▶ _Task instructions_
The answer must be an exact copy of the records, with no pictures in it.

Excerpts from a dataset
==*==
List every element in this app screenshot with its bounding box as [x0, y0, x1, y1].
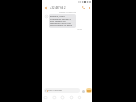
button[interactable]: Gallery	[52, 95, 57, 100]
button[interactable]: Location	[69, 95, 74, 100]
button[interactable]: Send	[86, 88, 92, 93]
button[interactable]: Sticker	[60, 95, 65, 100]
staticText: +32 487 66 2	[50, 6, 66, 10]
button[interactable]: Contact avatar	[45, 15, 48, 18]
staticText: Today 12:09 PM	[59, 11, 76, 14]
staticText: Start a message	[48, 89, 62, 92]
button[interactable]: Emoji	[81, 89, 85, 93]
button[interactable]: Bonjour, votre longtemps besoin d avis s…	[49, 14, 76, 28]
button[interactable]: Start a message	[44, 88, 80, 93]
staticText: 12:09	[77, 28, 82, 31]
button[interactable]: Menu	[77, 95, 82, 100]
staticText: Bonjour, votre longtemps besoin d avis s…	[50, 15, 75, 27]
button[interactable]: Call	[80, 4, 87, 11]
button[interactable]: More options	[87, 4, 91, 11]
button[interactable]: Back	[42, 4, 49, 11]
button[interactable]: Camera	[43, 95, 48, 100]
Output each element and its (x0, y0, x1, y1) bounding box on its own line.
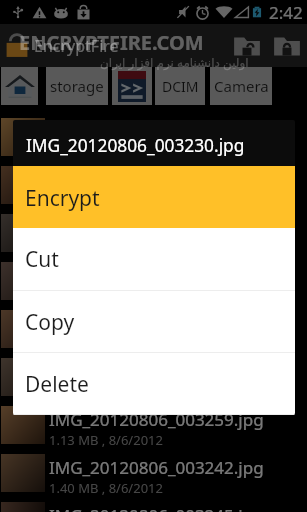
==*==
▶ _Solution below_
List every element in this app screenshot with its bounding box as [x0, y0, x1, y1].
button[interactable]: Gallery	[52, 95, 57, 100]
button[interactable]: Location	[69, 95, 74, 100]
button[interactable]: Send	[86, 88, 92, 93]
button[interactable]: Sticker	[60, 95, 65, 100]
staticText: +32 487 66 2	[50, 6, 66, 10]
button[interactable]: Contact avatar	[45, 15, 48, 18]
staticText: Today 12:09 PM	[59, 11, 76, 14]
staticText: Start a message	[48, 89, 62, 92]
button[interactable]: Emoji	[81, 89, 85, 93]
button[interactable]: Bonjour, votre longtemps besoin d avis s…	[49, 14, 76, 28]
button[interactable]: Start a message	[44, 88, 80, 93]
staticText: 12:09	[77, 28, 82, 31]
button[interactable]: Menu	[77, 95, 82, 100]
staticText: Bonjour, votre longtemps besoin d avis s…	[50, 15, 75, 27]
button[interactable]: Call	[80, 4, 87, 11]
button[interactable]: More options	[87, 4, 91, 11]
button[interactable]: Back	[42, 4, 49, 11]
button[interactable]: Camera	[43, 95, 48, 100]
Output each element and its (x0, y0, x1, y1) bounding box on its own line.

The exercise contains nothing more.